Particular attention is given to hygro-thermic comfort during hot weather. Systematic air conditioning is avoided in favour of ground-coupled heat pumps, active solar protection, nocturnal ventilation, extra insulation for the facades, and planted-out roofs. Acoustics is also a sensitive point, given that many of the residents have hearing problems. Each aspect of utilisation is treated individually.
The two programmes are quite similar in size and specifications.
The Grenoble complex was designed for 80 people, and that of Mervans for 82.
Each possesses an Alzheimer unit of 15-20 beds.
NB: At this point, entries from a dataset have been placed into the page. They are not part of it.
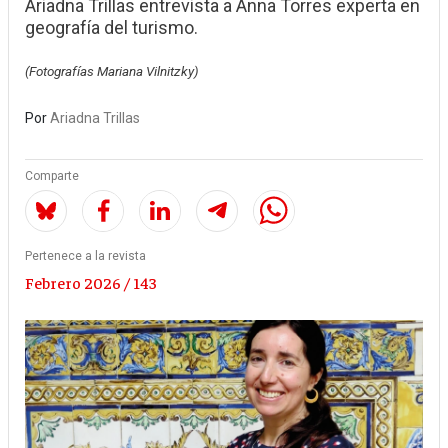
Ariadna Trillas entrevista a Anna Torres experta en
geografía del turismo.
(Fotografías Mariana Vilnitzky)
Por
Ariadna Trillas
Comparte
Pertenece a la revista
Febrero 2026 / 143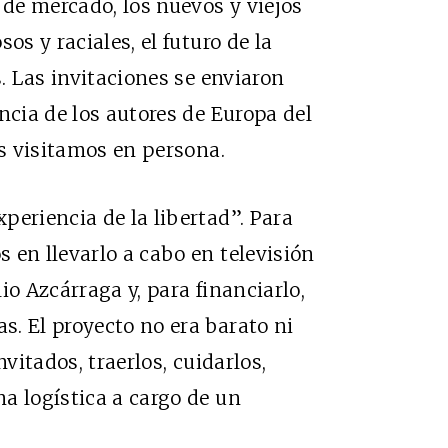
 de mercado, los nuevos y viejos
os y raciales, el futuro de la
s. Las invitaciones se enviaron
ncia de los autores de Europa del
os visitamos en persona.
periencia de la libertad”. Para
 en llevarlo a cabo en televisión
io Azcárraga y, para financiarlo,
. El proyecto no era barato ni
nvitados, traerlos, cuidarlos,
a logística a cargo de un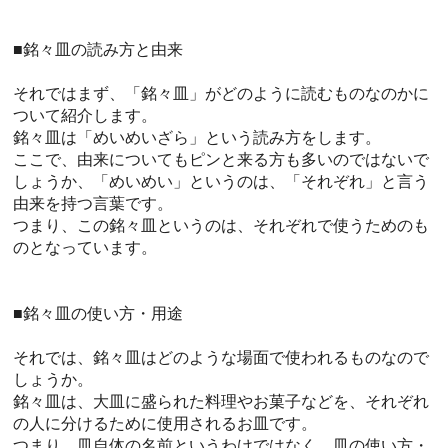
■銘々皿の読み方と由来
それではまず、「銘々皿」がどのように読むものなのかに
ついて紹介します。
銘々皿は「めいめいざら」という読み方をします。
ここで、由来についてもピンと来る方も多いのではないで
しょうか、「めいめい」というのは、「それぞれ」と言う
由来を持つ言葉です。
つまり、この銘々皿というのは、それぞれで使うためのも
のとなっています。
■銘々皿の使い方・用途
それでは、銘々皿はどのような場面で使われるものなので
しょうか。
銘々皿は、大皿に盛られた料理やお菓子などを、それぞれ
の人に分けるために使用されるお皿です。
つまり、皿自体の名前というわけではなく、皿の使い方・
They are divided into living units of around 20 beds, each with its own services: dining room, bathroom, treatment facilities and a garden (on the ground floor) or a patio (on the first floor).
The reception and activity spaces are shared, and are also available to people from outside on a day-care basis.
The contexts of the projects are somewhat different.
The one in Grenoble is an EHPAD (Etablissement d’Hébergement pour Personnes Agées Dépendantes, i.e. a residence for the elderly dependent), which marks the culmination of a major municipal development covering 22 hectares in the south of the city.
The project occupies a trapezoidal city block. Though flanked by apartment blocks 5 or 6 storeys high, the facility itself is low in profile, on account of the legislative constraints to which it is subject.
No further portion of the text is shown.